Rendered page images

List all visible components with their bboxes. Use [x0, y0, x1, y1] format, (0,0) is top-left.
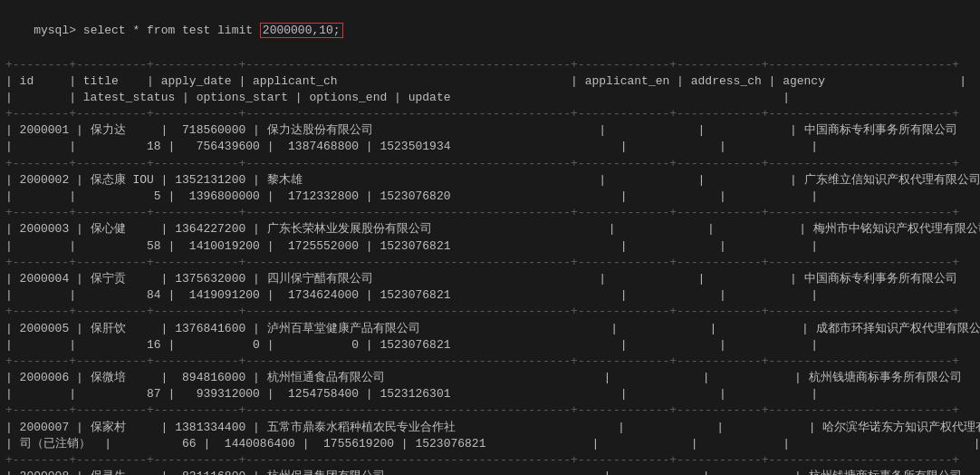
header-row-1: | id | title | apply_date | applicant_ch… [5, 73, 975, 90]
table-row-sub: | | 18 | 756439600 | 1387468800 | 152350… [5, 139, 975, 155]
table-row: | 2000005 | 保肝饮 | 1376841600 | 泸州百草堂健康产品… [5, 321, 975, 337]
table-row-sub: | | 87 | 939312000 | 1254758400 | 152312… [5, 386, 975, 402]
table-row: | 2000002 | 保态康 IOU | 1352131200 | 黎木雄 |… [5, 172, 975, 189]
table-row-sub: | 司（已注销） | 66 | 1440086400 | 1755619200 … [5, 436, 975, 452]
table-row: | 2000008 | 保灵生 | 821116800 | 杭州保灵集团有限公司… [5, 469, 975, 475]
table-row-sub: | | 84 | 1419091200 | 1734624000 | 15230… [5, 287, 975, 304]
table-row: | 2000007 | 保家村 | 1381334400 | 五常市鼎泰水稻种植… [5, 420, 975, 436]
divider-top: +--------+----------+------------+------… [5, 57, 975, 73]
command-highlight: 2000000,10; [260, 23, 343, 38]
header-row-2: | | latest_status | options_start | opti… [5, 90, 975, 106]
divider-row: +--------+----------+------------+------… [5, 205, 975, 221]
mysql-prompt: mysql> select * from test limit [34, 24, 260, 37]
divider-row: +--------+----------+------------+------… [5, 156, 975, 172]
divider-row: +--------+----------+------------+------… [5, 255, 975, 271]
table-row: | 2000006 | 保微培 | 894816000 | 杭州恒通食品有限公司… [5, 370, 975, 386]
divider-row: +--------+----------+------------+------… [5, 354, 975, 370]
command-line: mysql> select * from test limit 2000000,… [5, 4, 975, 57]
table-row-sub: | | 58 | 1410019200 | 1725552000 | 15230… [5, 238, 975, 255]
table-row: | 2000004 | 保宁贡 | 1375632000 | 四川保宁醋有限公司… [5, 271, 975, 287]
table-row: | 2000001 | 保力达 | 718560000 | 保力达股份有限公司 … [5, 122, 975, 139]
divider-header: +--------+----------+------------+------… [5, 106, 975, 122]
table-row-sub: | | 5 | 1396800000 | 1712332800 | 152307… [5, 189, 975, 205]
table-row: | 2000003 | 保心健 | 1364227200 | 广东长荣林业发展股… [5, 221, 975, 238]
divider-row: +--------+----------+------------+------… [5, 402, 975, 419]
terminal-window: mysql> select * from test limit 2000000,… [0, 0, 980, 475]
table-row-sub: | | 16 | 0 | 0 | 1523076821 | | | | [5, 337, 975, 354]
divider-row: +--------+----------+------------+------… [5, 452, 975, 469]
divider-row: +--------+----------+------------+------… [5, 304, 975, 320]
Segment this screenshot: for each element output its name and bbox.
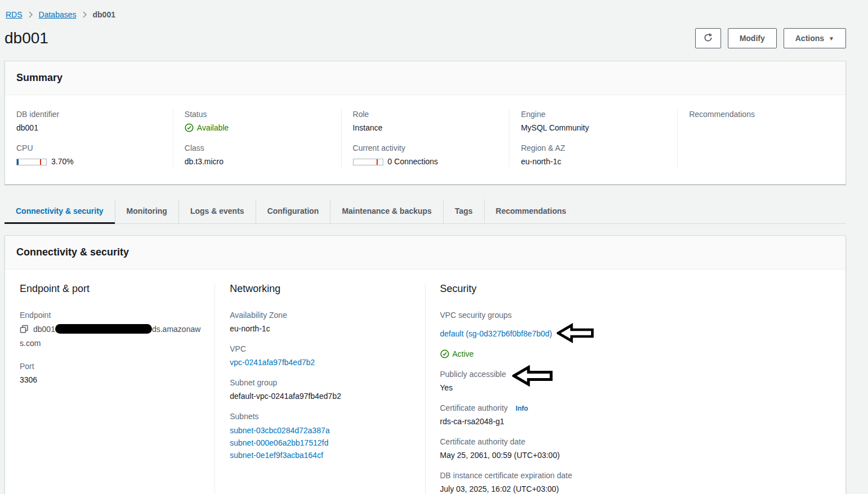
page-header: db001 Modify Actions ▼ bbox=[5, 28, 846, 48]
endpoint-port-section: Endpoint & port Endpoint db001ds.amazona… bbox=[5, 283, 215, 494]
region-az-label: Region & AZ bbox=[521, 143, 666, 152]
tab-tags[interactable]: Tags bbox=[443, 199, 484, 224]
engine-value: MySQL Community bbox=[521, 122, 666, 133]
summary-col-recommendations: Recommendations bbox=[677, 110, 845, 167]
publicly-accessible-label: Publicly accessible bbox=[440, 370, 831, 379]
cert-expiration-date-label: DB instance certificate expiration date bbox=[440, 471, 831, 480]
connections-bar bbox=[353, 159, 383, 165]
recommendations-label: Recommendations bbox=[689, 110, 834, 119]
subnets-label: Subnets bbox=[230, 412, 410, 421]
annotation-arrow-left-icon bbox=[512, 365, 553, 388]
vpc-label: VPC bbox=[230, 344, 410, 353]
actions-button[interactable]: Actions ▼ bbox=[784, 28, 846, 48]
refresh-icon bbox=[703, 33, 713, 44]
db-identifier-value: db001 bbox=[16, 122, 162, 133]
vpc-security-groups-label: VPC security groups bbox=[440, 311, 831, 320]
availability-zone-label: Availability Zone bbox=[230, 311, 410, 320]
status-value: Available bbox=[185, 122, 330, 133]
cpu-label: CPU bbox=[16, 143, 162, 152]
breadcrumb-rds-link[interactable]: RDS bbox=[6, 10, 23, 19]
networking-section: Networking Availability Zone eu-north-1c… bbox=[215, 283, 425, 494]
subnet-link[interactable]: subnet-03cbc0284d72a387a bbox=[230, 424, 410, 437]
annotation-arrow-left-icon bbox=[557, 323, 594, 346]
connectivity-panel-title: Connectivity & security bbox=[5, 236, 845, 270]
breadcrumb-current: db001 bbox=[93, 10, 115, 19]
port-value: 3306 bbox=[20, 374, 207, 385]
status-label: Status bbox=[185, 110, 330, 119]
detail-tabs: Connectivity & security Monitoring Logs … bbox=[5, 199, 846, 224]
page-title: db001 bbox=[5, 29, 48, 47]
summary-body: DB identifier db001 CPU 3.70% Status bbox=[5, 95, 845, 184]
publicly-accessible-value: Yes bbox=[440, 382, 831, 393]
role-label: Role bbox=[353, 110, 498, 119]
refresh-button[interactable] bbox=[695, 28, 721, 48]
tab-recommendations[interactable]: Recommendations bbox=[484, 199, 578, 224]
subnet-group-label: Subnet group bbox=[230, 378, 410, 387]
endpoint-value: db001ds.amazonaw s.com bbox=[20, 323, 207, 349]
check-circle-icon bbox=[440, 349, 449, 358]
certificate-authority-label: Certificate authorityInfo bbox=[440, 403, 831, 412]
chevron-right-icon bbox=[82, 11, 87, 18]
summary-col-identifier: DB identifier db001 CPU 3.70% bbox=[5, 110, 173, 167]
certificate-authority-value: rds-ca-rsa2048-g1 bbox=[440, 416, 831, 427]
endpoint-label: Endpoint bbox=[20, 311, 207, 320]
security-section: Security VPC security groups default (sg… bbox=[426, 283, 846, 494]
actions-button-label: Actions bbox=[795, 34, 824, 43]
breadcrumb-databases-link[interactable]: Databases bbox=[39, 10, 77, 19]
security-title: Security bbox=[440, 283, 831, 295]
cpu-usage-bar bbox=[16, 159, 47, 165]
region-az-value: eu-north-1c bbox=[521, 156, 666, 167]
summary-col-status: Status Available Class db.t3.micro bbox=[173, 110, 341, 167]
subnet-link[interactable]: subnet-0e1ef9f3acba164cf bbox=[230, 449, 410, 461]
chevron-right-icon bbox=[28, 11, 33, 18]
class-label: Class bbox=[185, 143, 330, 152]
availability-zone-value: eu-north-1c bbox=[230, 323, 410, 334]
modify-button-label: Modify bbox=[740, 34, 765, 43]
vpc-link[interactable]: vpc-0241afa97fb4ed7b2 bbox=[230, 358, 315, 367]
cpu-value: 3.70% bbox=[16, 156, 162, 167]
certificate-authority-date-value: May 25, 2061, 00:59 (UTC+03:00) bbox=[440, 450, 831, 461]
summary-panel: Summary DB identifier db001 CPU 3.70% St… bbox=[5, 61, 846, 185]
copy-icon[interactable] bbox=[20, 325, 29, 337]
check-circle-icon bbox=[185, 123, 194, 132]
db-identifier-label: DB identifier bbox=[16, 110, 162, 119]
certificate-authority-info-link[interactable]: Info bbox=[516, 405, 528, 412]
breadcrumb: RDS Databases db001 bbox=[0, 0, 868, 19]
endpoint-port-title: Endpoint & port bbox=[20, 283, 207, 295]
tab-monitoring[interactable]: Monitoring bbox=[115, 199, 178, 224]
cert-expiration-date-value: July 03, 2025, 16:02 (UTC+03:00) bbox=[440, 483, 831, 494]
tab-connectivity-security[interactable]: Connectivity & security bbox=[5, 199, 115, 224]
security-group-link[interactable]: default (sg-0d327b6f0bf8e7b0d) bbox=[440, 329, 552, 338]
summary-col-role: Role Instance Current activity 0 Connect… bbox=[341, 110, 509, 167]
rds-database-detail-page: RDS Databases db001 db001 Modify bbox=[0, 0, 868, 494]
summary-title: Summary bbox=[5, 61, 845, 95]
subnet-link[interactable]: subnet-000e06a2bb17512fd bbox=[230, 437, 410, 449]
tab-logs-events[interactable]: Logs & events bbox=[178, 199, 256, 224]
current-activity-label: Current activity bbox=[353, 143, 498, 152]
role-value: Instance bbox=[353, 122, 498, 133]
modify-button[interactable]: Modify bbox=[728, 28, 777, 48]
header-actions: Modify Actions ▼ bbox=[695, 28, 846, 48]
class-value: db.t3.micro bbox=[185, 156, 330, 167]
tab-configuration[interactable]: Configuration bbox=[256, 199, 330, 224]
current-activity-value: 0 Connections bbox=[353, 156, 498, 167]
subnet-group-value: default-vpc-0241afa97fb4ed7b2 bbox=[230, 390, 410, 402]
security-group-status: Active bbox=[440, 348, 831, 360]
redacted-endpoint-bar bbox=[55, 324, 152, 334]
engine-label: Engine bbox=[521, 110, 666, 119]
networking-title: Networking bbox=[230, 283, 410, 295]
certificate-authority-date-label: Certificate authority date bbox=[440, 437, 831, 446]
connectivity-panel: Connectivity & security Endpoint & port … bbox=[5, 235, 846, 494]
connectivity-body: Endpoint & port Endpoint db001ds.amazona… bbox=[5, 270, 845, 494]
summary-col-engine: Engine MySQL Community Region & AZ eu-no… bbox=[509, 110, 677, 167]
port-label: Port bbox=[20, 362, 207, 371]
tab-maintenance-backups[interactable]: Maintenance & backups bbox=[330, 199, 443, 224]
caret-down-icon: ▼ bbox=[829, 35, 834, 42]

▸ **PROBLEM TO SOLVE**: Copy every line of the data above in which the string "check" appears.

▸ **YOUR SOLUTION**:
check-circle-icon bbox=[440, 349, 449, 358]
check-circle-icon bbox=[185, 123, 194, 132]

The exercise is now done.